[Stored data]
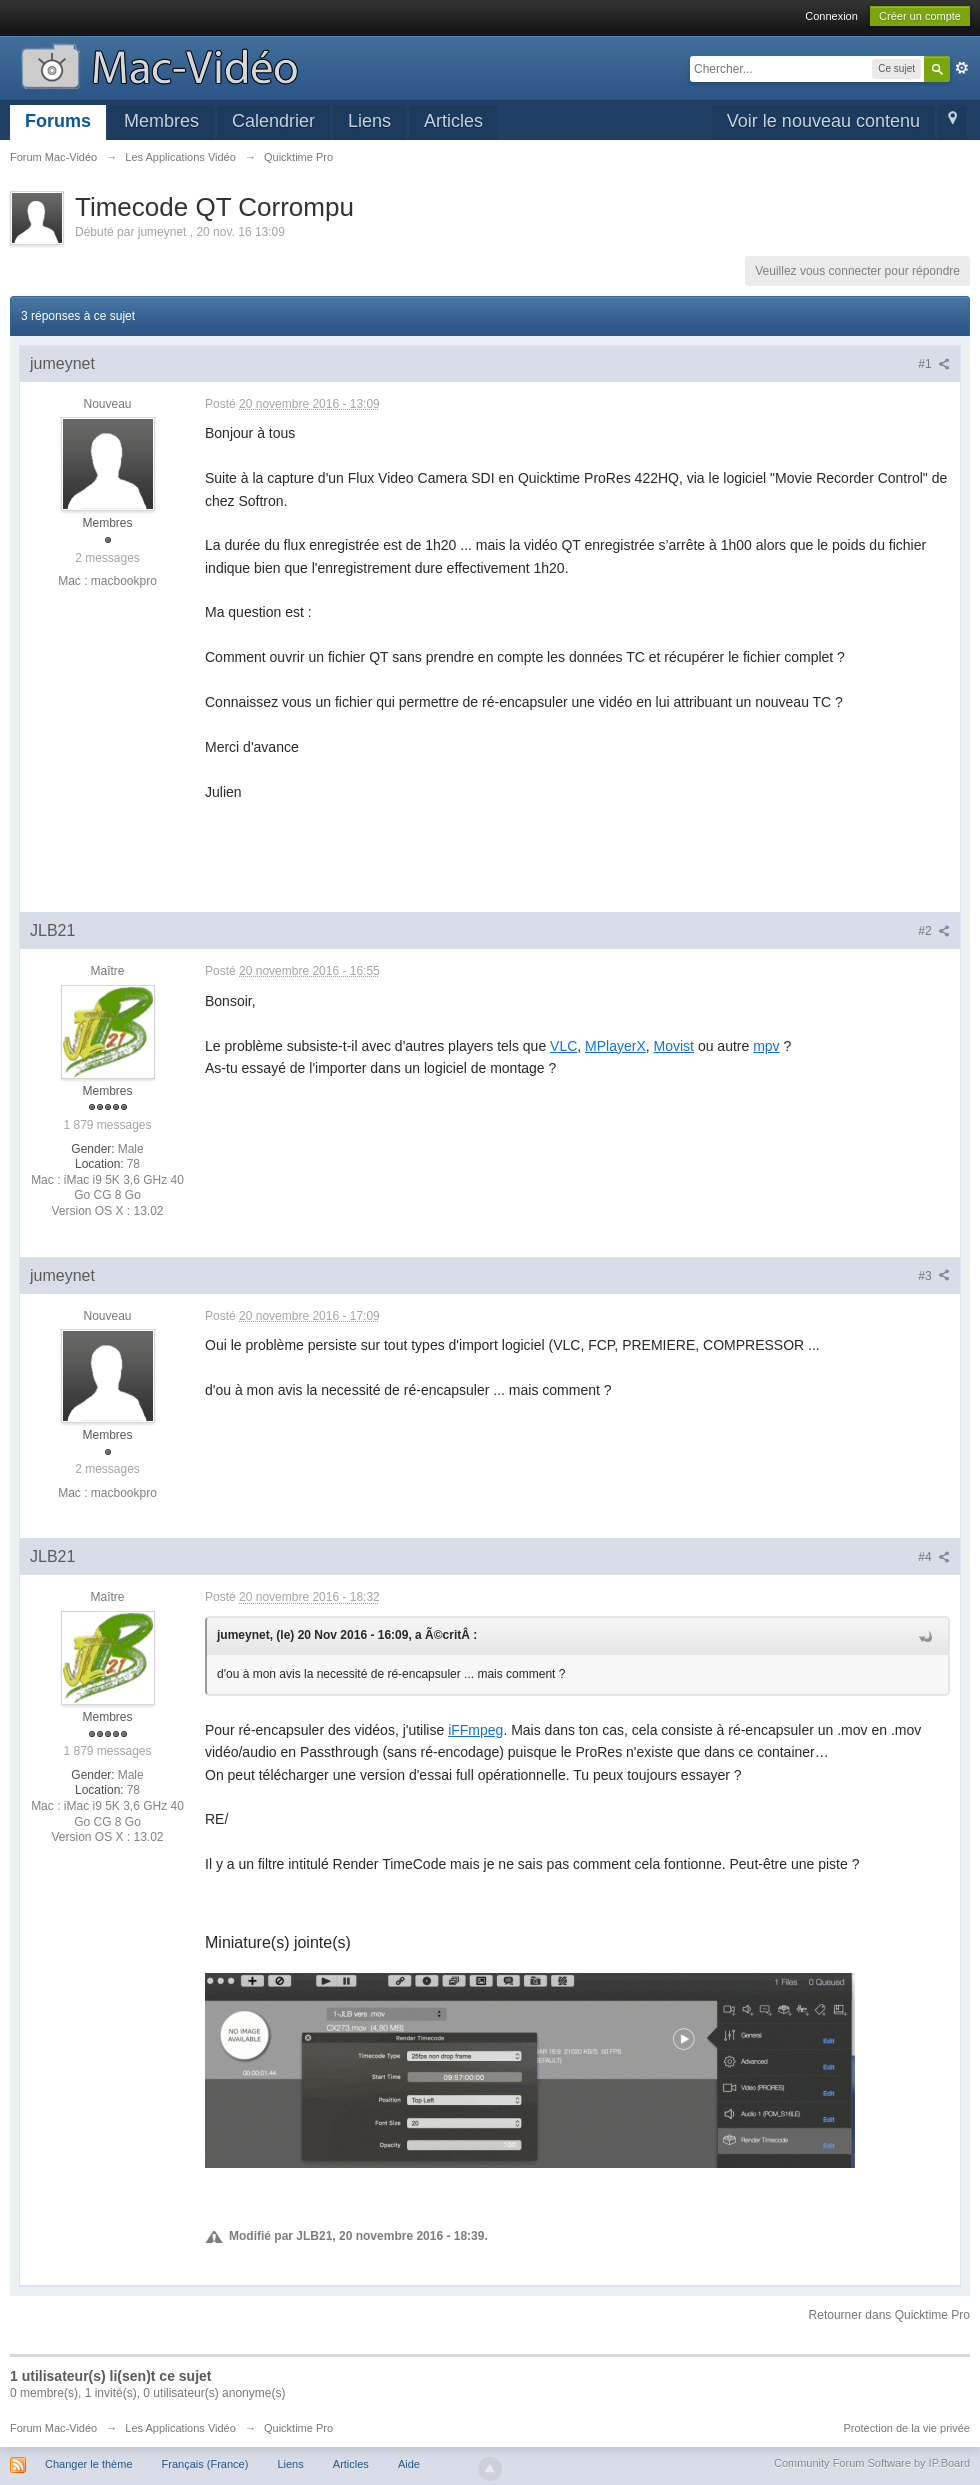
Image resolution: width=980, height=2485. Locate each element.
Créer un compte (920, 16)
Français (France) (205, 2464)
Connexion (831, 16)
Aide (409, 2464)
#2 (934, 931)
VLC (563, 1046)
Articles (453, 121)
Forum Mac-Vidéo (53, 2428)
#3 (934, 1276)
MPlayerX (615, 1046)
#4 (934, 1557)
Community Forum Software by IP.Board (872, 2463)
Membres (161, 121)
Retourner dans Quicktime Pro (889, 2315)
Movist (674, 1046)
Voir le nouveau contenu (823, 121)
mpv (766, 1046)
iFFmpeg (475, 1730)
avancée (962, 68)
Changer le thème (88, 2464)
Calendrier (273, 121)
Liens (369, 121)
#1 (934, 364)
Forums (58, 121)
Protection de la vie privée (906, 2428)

...

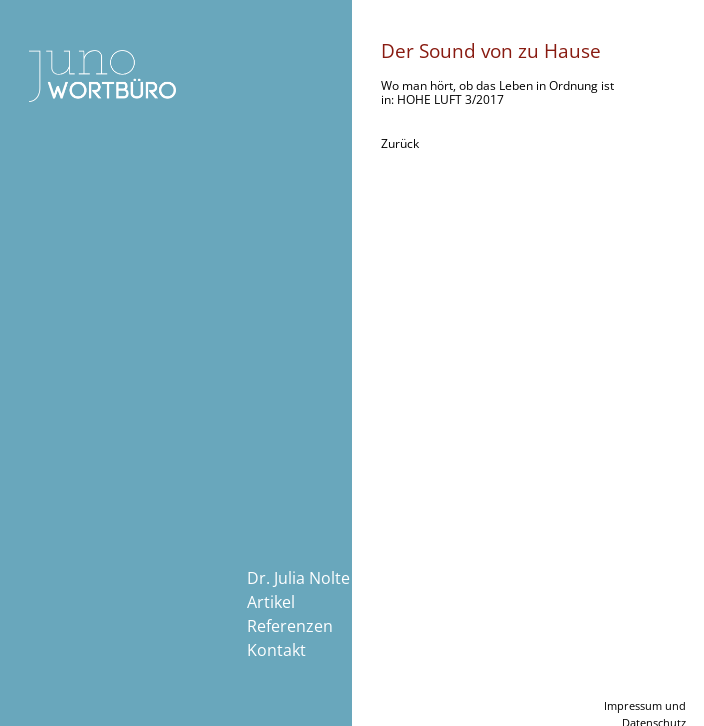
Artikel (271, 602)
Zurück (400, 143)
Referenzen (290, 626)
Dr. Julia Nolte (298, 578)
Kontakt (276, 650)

Work to complete
I'd like the lines above from the one with "MPlayerX (615, 1046)" up to and including the one with "Changer le thème (88, 2464)" copied exactly, with no other lines.

Result for this exercise
MPlayerX (615, 1046)
#4 (934, 1557)
Community Forum Software by IP.Board (872, 2463)
Membres (161, 121)
Retourner dans Quicktime Pro (889, 2315)
Movist (674, 1046)
Voir le nouveau contenu (823, 121)
mpv (766, 1046)
iFFmpeg (475, 1730)
avancée (962, 68)
Changer le thème (88, 2464)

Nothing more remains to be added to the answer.